The Rise of NoSQL

Recently I read about the Cassandra project. It is a distributed database. The goal is to store a large amount of data. It uses the Google BigTable model (more on BigTable later). The databases stores key value pairs.

Cassandra was created by FaceBook. It is used by FaceBook, Twitter, and Digg. It is an open source project managed by Apache. The intended use is large web applications. There are other projects similar to Cassandra. They are part of the NoSQL movement. Are these databases poised to replace the relational ones like Oracle, DB2, and SQL Server? Let’s see what these NoSQL databases have to offer.

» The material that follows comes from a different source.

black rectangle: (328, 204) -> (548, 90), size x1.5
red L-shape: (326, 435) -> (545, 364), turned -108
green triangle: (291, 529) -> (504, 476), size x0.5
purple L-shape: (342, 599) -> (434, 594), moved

NoSQL in general are data stores that do not impose a fixed structure for the data. Access to the NoSQL databases tries to avoid joins. The technical term for these databases is structured storage. They have weak consistency. That means if you update a copy on your server, the update is not guaranteed to be propagated everywhere immediately. These type of databases also have very simple interfaces.

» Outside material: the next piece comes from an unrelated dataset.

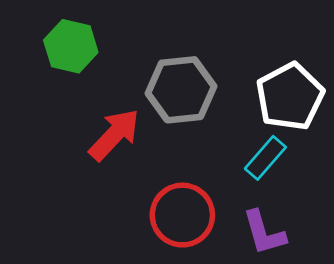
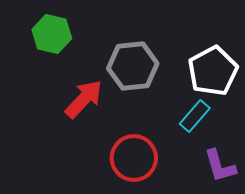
purple L-shape: (264, 233) -> (220, 166), moved

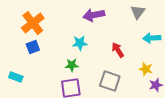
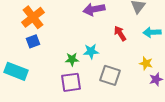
cyan star: (80, 43) -> (91, 51), moved
red arrow: (118, 50) -> (120, 33), moved
cyan rectangle: (16, 77) -> (16, 71), size x1.6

Let’s go over some other NoSQL databases. Hadoop is a project with many subprojects. One such subproject is MapReduce, which is a framework for large data set distributed processing. Then there is Google’s BigTable. It is a distributed storage system that can scale to a large size.

Next we have MemCacheDB. It is a distributed key value storage system. Despite the name, it is not for caching. It is a persistent storage mechanism that uses the memcache protocol to access a Berkeley database on the back end. Another NoSQL database is project Voldemort. It is a distributed database providing key value storage. LinkedIn uses it.

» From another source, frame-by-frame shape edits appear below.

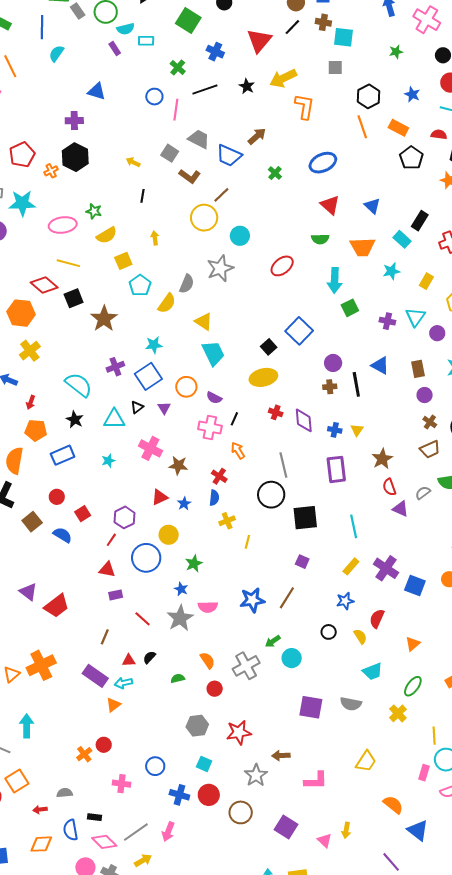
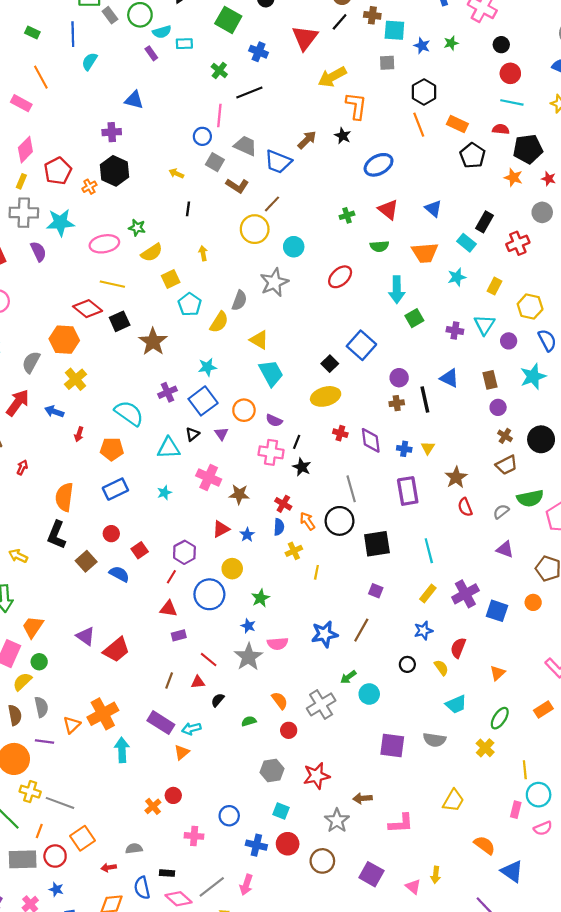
black star: (247, 86) -> (343, 136), moved
blue star: (412, 94) -> (422, 46), moved
blue circle: (154, 97) -> (202, 136), moved
green cross: (275, 173) -> (347, 215), moved, turned 32
black star: (75, 420) -> (302, 467), moved
orange pentagon: (36, 430) -> (112, 449), moved
orange arrow: (238, 451) -> (307, 521), moved
purple triangle: (400, 509) -> (505, 549), moved
purple cross: (386, 568) -> (465, 594), turned 30
red triangle: (129, 660) -> (198, 682), moved
cyan arrow: (27, 726) -> (122, 750), moved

CouchDB is an Apache project. It is a document oriented database. You query it using MapReduce. It has a RESTful JSON API. Note that CouchDB is written in the Erlang functional programming language. A similar offering is MongoDB. The name is a play on humongous. It is also a document oriented database. This one was written in C++. It collects JSON documents and stored them in a binary BSON format.

I have covered a lot of NoSQL implementation. They mostly provided distributed storage. Although they scale very well for large data sets, their functionality is limited. They are not a replacement for relational databases. You still need RDBs for transaction processing. Nonetheless it is good to know a bit about the NoSQL movement, and the problems it tries to solve.